┌─ Exercise materials

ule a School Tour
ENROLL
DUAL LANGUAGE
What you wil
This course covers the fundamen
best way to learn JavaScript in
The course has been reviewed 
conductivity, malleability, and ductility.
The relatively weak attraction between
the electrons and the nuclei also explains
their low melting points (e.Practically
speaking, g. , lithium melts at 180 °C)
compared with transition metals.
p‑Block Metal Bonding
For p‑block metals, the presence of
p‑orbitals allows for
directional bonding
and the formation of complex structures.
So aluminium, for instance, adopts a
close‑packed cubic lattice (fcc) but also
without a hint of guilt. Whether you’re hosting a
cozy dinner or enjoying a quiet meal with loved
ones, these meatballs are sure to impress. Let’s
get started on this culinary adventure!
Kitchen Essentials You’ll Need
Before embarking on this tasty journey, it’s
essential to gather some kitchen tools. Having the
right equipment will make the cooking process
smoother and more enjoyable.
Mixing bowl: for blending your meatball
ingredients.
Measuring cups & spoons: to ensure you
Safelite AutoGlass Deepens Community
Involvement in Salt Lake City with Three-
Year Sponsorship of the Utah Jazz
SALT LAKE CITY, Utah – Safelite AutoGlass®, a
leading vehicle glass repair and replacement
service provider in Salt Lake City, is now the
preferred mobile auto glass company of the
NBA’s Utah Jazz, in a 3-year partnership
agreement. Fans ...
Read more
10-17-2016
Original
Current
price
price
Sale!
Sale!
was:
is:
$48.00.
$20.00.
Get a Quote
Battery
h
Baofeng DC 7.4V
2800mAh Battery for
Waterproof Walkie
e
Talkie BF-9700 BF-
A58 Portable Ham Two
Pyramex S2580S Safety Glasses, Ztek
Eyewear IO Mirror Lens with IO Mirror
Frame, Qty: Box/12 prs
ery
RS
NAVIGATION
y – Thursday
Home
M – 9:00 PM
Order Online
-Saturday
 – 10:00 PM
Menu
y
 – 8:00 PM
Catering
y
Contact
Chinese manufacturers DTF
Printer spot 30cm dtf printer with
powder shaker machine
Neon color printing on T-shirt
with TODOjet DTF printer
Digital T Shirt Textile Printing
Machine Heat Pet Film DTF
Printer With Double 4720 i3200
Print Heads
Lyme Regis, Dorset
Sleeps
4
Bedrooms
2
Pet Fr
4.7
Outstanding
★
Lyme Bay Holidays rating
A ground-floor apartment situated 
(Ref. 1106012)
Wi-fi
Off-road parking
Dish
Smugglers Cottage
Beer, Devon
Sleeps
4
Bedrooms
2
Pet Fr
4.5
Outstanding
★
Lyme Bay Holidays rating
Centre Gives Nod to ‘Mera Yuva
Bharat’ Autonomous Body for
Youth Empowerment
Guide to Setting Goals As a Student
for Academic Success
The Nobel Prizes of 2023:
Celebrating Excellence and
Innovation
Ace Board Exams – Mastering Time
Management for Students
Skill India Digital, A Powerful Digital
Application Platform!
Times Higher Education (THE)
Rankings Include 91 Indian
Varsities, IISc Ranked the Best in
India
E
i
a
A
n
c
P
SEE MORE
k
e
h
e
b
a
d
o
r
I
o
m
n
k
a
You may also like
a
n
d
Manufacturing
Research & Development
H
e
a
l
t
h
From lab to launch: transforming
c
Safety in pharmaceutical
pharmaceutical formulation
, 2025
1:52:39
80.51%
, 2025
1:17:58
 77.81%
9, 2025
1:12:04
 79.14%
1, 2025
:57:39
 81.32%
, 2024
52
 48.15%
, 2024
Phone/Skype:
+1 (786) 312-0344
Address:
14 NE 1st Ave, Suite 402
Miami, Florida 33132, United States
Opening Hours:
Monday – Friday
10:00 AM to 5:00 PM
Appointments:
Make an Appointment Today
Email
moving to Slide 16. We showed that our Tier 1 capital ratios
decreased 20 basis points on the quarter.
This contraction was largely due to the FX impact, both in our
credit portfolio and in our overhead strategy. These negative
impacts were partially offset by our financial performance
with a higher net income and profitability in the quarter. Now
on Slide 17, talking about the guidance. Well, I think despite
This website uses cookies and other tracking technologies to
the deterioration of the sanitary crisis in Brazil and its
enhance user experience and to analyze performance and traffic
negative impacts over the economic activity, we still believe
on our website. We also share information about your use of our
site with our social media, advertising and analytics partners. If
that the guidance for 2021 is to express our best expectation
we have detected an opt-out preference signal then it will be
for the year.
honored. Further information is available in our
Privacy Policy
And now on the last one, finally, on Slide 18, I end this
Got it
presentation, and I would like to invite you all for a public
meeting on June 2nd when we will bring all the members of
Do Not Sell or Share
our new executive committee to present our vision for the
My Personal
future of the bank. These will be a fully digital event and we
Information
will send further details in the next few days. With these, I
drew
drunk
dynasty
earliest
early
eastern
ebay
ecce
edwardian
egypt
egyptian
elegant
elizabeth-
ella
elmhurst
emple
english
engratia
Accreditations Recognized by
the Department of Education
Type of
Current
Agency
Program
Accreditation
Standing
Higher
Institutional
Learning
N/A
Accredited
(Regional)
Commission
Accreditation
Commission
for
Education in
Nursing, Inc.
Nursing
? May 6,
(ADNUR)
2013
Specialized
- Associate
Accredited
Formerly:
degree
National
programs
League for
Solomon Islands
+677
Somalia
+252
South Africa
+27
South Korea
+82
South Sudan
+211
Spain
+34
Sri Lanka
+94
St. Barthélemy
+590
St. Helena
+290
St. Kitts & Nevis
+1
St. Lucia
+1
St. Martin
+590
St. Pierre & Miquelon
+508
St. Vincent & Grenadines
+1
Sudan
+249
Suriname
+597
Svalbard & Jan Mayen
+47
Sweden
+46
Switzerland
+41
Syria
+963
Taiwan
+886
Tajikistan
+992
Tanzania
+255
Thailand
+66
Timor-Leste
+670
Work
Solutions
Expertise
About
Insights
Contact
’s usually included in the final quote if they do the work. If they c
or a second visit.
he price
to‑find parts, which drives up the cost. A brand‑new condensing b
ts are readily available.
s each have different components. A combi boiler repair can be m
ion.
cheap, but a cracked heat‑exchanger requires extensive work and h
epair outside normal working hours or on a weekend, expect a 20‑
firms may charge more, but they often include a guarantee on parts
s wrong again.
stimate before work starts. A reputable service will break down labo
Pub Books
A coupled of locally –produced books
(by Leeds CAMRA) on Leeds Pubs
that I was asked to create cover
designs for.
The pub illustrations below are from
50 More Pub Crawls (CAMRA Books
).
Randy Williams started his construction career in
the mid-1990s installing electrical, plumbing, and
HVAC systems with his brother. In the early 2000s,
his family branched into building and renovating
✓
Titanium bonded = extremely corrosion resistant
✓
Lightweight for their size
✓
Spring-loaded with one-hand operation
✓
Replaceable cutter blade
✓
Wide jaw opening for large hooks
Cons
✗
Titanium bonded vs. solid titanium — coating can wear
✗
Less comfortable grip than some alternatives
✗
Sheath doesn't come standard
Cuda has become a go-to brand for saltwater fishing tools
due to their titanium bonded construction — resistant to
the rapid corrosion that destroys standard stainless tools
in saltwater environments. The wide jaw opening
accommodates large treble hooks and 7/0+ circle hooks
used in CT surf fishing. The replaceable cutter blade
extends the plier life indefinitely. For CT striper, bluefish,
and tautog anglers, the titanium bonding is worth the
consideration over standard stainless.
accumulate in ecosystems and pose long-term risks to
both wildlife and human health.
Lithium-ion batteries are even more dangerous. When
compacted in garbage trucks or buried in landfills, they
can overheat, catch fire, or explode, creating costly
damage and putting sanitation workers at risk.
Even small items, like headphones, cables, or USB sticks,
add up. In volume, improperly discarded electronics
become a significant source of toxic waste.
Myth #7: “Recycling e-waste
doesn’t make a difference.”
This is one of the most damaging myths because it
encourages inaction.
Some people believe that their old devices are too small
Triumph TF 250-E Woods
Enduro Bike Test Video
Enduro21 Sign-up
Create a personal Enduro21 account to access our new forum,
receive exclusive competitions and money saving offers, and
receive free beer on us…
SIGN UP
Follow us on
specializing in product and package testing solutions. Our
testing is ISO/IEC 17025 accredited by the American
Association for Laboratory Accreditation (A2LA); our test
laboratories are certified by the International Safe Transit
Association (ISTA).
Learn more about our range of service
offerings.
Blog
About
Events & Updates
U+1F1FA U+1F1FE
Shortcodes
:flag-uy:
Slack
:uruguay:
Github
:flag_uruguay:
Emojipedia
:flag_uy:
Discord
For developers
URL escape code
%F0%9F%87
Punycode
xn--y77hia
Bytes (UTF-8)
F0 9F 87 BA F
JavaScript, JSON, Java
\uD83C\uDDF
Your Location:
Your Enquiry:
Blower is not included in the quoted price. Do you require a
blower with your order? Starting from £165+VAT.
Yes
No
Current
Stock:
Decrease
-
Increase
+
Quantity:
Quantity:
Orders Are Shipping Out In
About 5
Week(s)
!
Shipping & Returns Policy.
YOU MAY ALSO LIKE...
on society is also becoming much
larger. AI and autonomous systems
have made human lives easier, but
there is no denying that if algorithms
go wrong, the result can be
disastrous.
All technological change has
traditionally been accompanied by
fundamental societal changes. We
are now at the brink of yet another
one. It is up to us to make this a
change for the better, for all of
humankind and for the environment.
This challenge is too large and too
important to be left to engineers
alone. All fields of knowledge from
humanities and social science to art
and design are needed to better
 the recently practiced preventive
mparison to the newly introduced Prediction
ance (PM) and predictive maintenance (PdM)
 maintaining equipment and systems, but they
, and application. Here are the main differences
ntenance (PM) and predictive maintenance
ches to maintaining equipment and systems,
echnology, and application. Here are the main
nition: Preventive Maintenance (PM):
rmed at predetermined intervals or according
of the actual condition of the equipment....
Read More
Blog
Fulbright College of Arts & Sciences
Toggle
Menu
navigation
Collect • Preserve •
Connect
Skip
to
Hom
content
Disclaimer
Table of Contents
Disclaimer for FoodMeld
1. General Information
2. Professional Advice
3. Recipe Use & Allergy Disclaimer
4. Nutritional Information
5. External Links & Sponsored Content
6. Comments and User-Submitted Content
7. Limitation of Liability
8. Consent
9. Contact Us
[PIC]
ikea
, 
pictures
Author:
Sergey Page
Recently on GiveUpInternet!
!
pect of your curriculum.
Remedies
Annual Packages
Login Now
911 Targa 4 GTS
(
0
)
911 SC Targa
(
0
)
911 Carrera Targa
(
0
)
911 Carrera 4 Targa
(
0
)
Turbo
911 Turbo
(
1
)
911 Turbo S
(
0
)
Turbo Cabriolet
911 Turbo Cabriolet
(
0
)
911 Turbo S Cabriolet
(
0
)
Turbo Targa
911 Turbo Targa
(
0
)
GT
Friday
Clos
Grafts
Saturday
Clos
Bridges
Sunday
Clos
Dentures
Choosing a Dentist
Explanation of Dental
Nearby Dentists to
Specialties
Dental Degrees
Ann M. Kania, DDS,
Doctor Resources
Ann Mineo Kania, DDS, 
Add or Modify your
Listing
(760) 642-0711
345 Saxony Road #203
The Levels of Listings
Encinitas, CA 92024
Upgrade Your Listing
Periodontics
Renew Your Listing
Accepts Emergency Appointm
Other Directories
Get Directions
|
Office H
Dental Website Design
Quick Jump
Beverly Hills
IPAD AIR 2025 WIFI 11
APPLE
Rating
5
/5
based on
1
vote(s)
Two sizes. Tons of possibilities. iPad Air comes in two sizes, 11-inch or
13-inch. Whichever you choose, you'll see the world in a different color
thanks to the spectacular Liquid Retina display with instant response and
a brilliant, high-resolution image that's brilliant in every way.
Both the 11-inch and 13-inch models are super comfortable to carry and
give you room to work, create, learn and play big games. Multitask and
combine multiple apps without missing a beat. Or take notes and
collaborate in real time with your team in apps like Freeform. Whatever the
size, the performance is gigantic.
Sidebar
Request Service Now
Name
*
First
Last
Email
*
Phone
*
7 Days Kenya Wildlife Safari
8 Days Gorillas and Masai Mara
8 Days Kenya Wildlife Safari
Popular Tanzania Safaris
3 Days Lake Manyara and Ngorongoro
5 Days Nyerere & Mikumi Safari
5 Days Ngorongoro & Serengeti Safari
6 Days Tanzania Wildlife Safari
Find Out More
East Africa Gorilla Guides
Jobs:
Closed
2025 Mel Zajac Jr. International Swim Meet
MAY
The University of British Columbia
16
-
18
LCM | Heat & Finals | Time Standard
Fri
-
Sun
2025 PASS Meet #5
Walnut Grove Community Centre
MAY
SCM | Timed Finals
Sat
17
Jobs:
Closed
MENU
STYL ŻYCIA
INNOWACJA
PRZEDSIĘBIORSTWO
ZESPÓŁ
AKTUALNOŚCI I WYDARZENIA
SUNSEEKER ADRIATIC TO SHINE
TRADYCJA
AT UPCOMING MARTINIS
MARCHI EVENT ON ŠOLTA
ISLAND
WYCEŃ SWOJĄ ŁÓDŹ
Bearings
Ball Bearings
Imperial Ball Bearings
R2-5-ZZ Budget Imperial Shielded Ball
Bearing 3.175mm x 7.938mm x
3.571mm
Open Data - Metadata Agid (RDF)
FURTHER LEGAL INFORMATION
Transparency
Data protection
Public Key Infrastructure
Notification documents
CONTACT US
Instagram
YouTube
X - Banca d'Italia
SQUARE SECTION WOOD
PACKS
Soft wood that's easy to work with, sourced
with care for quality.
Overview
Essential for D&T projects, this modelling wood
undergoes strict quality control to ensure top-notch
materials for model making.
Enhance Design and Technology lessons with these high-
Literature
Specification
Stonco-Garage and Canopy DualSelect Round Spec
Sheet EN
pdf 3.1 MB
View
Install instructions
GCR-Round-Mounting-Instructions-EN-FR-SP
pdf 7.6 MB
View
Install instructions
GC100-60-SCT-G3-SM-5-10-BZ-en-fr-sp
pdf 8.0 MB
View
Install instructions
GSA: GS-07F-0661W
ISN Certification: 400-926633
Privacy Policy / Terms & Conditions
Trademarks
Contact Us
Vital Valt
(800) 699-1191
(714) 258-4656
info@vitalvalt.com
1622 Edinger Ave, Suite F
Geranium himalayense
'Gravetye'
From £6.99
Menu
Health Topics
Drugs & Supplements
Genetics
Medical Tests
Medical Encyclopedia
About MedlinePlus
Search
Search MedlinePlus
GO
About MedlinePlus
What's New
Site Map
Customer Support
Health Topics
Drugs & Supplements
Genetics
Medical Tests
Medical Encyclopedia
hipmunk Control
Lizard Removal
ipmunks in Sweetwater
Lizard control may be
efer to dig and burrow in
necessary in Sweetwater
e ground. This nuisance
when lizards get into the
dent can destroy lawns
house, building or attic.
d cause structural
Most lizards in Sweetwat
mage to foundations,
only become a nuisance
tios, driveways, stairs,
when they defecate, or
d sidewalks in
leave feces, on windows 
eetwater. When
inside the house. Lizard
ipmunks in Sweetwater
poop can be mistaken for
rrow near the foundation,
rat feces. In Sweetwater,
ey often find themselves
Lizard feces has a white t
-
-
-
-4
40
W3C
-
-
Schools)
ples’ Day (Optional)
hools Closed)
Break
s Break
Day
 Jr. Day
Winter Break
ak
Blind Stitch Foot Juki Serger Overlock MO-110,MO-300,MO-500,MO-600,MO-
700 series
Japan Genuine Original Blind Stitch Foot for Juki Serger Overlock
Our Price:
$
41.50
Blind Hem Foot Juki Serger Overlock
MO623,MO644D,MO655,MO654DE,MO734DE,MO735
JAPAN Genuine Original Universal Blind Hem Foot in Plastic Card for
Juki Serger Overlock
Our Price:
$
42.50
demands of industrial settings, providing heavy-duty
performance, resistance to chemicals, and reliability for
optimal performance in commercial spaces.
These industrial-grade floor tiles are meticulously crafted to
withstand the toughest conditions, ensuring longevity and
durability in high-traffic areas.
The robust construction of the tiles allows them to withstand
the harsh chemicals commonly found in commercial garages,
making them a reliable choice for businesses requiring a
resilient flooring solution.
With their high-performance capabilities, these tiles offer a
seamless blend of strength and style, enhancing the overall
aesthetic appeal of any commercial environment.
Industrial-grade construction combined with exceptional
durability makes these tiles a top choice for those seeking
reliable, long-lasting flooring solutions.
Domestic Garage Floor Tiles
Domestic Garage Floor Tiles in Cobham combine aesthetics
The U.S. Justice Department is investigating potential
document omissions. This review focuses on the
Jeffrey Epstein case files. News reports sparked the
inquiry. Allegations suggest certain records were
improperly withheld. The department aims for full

└─

▶ **About this task**
Count every line of the records above in which the string "Slide" appears. The number alone is to be given.

▶ **Written reply**
3